Information given »
____________________

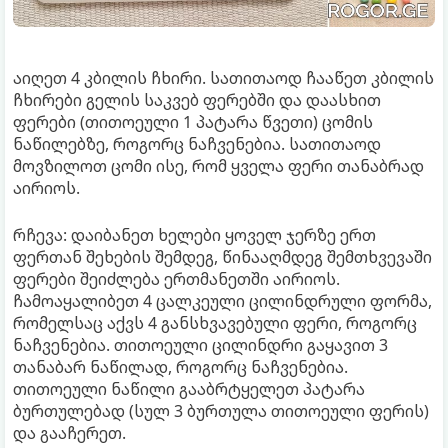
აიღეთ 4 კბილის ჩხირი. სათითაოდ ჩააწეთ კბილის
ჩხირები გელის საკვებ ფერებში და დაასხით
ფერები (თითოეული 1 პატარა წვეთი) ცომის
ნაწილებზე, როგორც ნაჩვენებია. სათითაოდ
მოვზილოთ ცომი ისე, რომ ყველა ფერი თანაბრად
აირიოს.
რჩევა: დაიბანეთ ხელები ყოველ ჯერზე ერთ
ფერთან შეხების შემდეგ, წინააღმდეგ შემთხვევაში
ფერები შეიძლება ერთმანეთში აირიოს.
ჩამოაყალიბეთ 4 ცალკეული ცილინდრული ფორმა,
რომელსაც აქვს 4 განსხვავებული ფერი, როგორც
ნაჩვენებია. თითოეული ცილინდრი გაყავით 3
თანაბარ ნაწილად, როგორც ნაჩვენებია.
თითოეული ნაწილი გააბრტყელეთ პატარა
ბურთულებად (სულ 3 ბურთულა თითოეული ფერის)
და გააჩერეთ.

____________________

Drop every image, please, and write out the data above exactly as shown.

Output below »
აიღეთ 4 კბილის ჩხირი. სათითაოდ ჩააწეთ კბილის
ჩხირები გელის საკვებ ფერებში და დაასხით
ფერები (თითოეული 1 პატარა წვეთი) ცომის
ნაწილებზე, როგორც ნაჩვენებია. სათითაოდ
მოვზილოთ ცომი ისე, რომ ყველა ფერი თანაბრად
აირიოს.
რჩევა: დაიბანეთ ხელები ყოველ ჯერზე ერთ
ფერთან შეხების შემდეგ, წინააღმდეგ შემთხვევაში
ფერები შეიძლება ერთმანეთში აირიოს.
ჩამოაყალიბეთ 4 ცალკეული ცილინდრული ფორმა,
რომელსაც აქვს 4 განსხვავებული ფერი, როგორც
ნაჩვენებია. თითოეული ცილინდრი გაყავით 3
თანაბარ ნაწილად, როგორც ნაჩვენებია.
თითოეული ნაწილი გააბრტყელეთ პატარა
ბურთულებად (სულ 3 ბურთულა თითოეული ფერის)
და გააჩერეთ.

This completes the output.